Clearly this product commutes and is unchanged when you transpose both factors. Moreover, if $v$ is a row and $w$ a column, write $$w : v = v : w = vw = w'v'.$$ Why? So that for row vectors $x,h$ you have the nice properties $$x:Ah' = xA:h' = h':xA=h'x:A=A:h'x = Ah':x = \sum_{ij}x_iA_{ij}h_j$$ and still the result is unchanged when both factors are transposed.

Now to you problem

Your $x$ are row vectors.
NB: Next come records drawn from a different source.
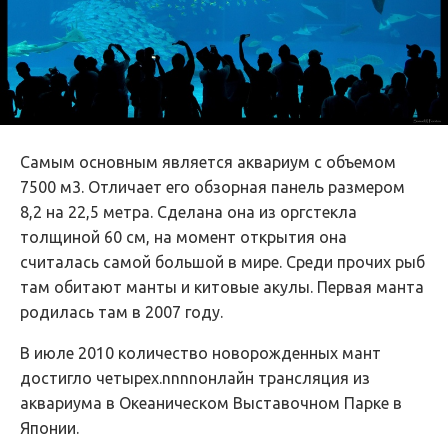
Самым основным является аквариум с объемом
7500 м3. Отличает его обзорная панель размером
8,2 на 22,5 метра. Сделана она из оргстекла
толщиной 60 см, на момент открытия она
считалась самой большой в мире. Среди прочих рыб
там обитают манты и китовые акулы. Первая манта
родилась там в 2007 году.
В июле 2010 количество новорожденных мант
достигло четырех.nnnnонлайн трансляция из
аквариума в Океаническом Выставочном Парке в
Японии.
Define $A(x)=(x'x-T)$. Then your function is $$f(x)=A(x):A(x)$$ Note that $$ \begin{align} A(x+h) &= (x'+h')(x+h)-T \\ &= x'x+h'x+x'h-T+O(h^2) \\ &= A(x)+h'x+x'h+O(h^2). \end{align} $$ Hence $$ \begin{align} f(x+h) &= A(x+h):A(x+h) \\ &= [A(x)+h'x+x'h]:[A(x)+h'x+x'h]+O(h^2) \\ &= A(x):A(x) + 2 A(x):[h'x+x'h] + O(h^2) \\ &= f(x) + 2 A(x):[h'x+x'h] + O(h^2) \\ \end{align} $$ Now I will denote $A=A(x)$, since there will be no more $A(x+h)$. $$ \begin{align} f(x+h)-f(x) &= 2[A:h'x + A:x'h] + O(h^2) \\ &= 2[A'x':h + Ax':h] + O(h^2) \\ &= 2h:(A'x' + Ax') + O(h^2) \\ &= 2h:(A' + A)x' + O(h^2) \\ \end{align} $$ Comparing this with $(1)$, you get that $$Df(x) = 2(A' + A)x' = 2(2x'x-T-T')x'$$

Another way

This one is more informal, but can be quite handy. Starting by $$f(x)=A:A$$ an taking differentials: $$ \begin{align} df &= 2A:dA \\ &= 2A:d(x'x) \\ &= 2(A:dx'x + A:x'dx) \\ &= 2(A':x'dx + Ax':dx) \\ &= 2(A'x':dx + Ax':dx) \\ &= 2(A' + A)x':dx \end{align} $$ hence $$\frac{df}{dx} = 2(A'+A)x'$$ as before.